There’s a great Ted Talk by Mellody Hobson in which she talks about equality and diversity. In the video she acknowledges the solution to the Small Pox epidemic, as coming from a dairy farmer.
Can you image all of the scientists and health leaders coming together to try and find a solution to the epidemic – the brightest of the bunch who were stumped about a way forward in developing a vaccine?
However a dairy farmer had noticed how his milkmaids never developed the illness. In presenting his findings, a solution was uncovered. The vaccine was created and it was bovine based.
The main purpose of her Ted Talk was to highlight the need for diversity in the workplace, to create more racial equality.
A step forward from that way of thinking, is to begin to develop ideas and solutions to everyday problems based on the input from not just multiple races, but multiple wealth, education levels and age groups.
Children have a way of thinking that is different to the rigid ways of thought that have solidified in adult minds.
Have you heard the story about the door?
In a test, 100 people were given the task of opening a door. It sounds simple enough right?! So one by one, people approached the door. They pushed it, pulled it, tried to slide it – and no, it wasn’t locked! Out of the 100, only 3 managed to successfully open the door. So what was so special about this door?
The hinges were on the same side as the door handle!
Out of the 100 people that tried to open the door, the 3 who succeeded all had something in common. They were all children. You see children do not have the conditioning that says, “The hinges would be on the other side of the door handle because that’s how doors always work.”

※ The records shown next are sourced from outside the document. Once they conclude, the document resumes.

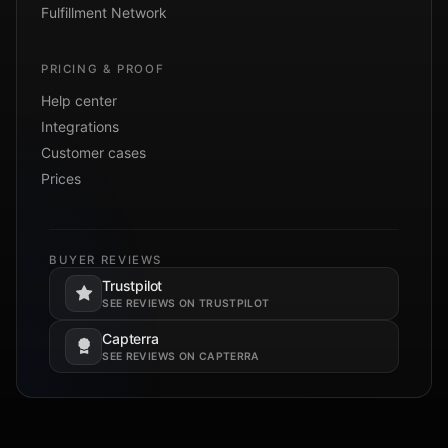
Fulfillment Network
PRICING & PROOF
Help center
Integrations
Customer cases
Prices
BUYER REVIEWS
Trustpilot
Opens in a new tab.
SEE REVIEWS ON TRUSTPILOT
Capterra
Opens in a new tab.
SEE REVIEWS ON CAPTERRA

Since they haven’t had the same repeated experiences over and over again in life, their mind is free from conditioning and they are more comfortable with accepting the unexpected.
It’s a well-known fact that if you want to be a great magician, you need to be able to fool children! Magicians rely on our brains having an expectation of an outcome. For example, they throw something in the air and our eyes will track upwards because we are used to that being the experience when something goes up in the air. In some tricks though, the release of the item launched into the air, never actually happened. Our adult minds that are preconditioned to an expectation, will fill in the gap with a hallucination of what we *think* we saw. Children (who are not conditioned in this way) will happily report to the magician “But you never let it go. You pretended to throw it but it stayed in your hand the whole time. Then you tucked it up your sleeve!”
Knowing that such smart, trustworthy minds exist, I wonder how many more untapped ideas could solve everyday adult problems if we gave children more opportunities to express their thoughts about how the world could be better.
Perhaps it’s their ability to see the world in its simplest form that makes it possible for children to find solutions that adults can so easily miss.
Instead of seeing children as assets for the future, once they have been educated and reached their full potential, consider how their thoughts and ideas can contribute to communities, families and schools at the age and stage they are right now. They might just surprise you!